YEIDA has cancelled the building map of Supertech's first phase of the 100-acre township project 'Upcountry', saying it was submitted as per the building bye laws of 2010, which provided for 40 per cent of ground coverage.
According to YEIDA, the map should have been according the 2009 building bye laws which allow only 25 per cent of ground coverage.
Apparently, the building plan was initially approved in 2011 on the basis of a recommendatory letter purportedly from a senior Uttar Pradesh government official, whose authenticity has come into question and the matter is being probed.
"The building map for part completion of the project has been cancelled," YEIDA CEO Arun Vir Singh told PTI.
"The building map submitted by Supertech in October 2015 was not as per the Uttar Pradesh government's building bye laws of 2009," he said.
The CEO said the Authority had received a letter in 2011, purportedly signed by Alok Kumar, Secretary, Industrial Development in the Uttar Pradesh government, recommending that the benefit of building bye laws of 2010 be given to Supertech as construction work had not started in the project.
Supertech Chairman R K Arora said the plot was allotted in
June 2010 and was registered in August 2010.

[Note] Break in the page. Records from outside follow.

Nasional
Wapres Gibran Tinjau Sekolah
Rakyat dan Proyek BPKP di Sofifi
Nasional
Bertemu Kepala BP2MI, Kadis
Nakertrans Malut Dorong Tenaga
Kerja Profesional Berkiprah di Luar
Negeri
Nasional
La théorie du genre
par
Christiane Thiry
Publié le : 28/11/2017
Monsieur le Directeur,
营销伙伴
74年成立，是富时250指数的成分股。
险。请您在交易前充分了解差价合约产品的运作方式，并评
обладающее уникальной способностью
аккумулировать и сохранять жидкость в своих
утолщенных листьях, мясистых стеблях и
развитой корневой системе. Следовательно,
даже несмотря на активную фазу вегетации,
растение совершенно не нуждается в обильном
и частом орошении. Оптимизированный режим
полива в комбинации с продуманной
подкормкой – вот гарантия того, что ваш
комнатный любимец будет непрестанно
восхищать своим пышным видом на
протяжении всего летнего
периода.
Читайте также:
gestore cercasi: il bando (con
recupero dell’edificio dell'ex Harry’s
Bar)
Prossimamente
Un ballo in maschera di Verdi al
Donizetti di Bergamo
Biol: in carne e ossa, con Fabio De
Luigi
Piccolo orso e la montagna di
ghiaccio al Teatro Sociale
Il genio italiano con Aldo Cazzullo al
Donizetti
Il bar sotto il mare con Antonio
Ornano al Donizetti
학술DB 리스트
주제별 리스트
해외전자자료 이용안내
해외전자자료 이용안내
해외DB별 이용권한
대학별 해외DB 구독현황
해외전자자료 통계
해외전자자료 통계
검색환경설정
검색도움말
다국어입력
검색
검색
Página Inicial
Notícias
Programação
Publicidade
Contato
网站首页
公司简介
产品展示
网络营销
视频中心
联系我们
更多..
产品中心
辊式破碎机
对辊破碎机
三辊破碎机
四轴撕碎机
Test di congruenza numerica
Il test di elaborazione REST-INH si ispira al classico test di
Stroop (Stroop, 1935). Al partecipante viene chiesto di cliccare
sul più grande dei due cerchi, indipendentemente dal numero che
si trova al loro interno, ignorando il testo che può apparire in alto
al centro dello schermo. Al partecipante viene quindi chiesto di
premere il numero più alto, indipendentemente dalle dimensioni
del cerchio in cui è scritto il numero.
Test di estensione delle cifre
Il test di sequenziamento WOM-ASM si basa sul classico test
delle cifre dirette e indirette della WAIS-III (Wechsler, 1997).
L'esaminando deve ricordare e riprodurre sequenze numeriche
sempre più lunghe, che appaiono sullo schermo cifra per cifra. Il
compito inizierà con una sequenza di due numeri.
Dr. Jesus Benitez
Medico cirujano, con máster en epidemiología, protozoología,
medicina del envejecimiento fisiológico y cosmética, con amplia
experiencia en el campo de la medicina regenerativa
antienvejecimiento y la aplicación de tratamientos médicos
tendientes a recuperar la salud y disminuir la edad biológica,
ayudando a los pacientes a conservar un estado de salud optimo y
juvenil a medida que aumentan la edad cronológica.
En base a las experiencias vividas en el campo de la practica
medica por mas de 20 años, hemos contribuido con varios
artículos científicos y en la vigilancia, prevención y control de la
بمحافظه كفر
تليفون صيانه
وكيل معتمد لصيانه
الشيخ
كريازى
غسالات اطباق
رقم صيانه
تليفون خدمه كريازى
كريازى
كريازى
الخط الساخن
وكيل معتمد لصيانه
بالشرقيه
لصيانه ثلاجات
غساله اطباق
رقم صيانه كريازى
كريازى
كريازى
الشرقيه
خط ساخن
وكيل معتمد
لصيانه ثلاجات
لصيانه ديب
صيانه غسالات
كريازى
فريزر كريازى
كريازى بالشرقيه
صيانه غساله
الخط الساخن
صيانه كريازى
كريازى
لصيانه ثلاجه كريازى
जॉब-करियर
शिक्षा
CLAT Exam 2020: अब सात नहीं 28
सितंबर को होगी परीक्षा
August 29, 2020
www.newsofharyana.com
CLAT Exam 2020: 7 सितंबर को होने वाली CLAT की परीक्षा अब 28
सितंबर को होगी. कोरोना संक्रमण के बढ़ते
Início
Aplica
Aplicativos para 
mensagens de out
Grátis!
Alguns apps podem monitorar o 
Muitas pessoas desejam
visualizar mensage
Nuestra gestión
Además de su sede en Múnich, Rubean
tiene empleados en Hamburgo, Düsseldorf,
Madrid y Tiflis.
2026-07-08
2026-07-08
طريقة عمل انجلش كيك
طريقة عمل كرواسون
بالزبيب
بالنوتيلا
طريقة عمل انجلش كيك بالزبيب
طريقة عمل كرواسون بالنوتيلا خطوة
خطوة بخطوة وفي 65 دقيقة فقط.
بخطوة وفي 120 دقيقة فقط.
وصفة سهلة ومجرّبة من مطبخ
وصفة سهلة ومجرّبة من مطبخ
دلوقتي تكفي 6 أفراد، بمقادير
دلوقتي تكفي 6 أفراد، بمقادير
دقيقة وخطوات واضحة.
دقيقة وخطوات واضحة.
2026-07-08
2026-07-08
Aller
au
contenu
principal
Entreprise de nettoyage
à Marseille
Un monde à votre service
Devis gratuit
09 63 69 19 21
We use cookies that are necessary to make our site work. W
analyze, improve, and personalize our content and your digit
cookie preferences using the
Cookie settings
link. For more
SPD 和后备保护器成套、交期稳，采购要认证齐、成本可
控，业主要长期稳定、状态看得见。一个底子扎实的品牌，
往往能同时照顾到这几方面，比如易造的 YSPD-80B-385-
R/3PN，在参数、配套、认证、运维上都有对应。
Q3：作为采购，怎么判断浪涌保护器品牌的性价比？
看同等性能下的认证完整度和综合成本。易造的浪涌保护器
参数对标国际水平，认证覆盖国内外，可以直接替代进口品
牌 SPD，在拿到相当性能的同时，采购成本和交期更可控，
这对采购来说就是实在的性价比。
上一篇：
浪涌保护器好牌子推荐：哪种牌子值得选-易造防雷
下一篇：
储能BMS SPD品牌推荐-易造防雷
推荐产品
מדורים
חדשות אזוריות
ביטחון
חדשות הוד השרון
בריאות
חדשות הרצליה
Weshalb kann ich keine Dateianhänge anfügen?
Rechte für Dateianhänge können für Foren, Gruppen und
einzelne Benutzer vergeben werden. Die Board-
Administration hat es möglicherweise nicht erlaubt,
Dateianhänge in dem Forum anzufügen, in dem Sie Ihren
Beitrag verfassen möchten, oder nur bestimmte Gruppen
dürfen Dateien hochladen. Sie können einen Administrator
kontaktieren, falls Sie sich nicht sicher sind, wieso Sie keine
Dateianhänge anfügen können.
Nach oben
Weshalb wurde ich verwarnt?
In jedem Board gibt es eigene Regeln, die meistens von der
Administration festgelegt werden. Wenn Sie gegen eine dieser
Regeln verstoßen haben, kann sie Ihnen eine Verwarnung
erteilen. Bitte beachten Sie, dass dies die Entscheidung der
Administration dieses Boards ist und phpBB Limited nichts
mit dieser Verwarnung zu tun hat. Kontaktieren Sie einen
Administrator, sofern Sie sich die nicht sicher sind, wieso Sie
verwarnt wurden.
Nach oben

"We applied for building plan approval and it was sanctioned in October 2011 as per the 2010 building bye laws regulation.
"When we applied for completion certificate last year, at that time the authority said the approval had been given wrongly. We were told to revise the building plan as per 2009 bye laws," Arora said.
"We are in no way connected with this letter. This is between the two departments," Arora said.
He said the company has approached the government to resolve the matter.
Last month, Supertech was asked to seal over 1,000 units at a housing project in Greater Noida by local authority GNIDA for allegedly constructing them without approval.
In April 2014, the Allahabad High Court had ordered demolition of the company's two 40-storey towers in a Noida housing project. Supertech has challenged the order in the apex court.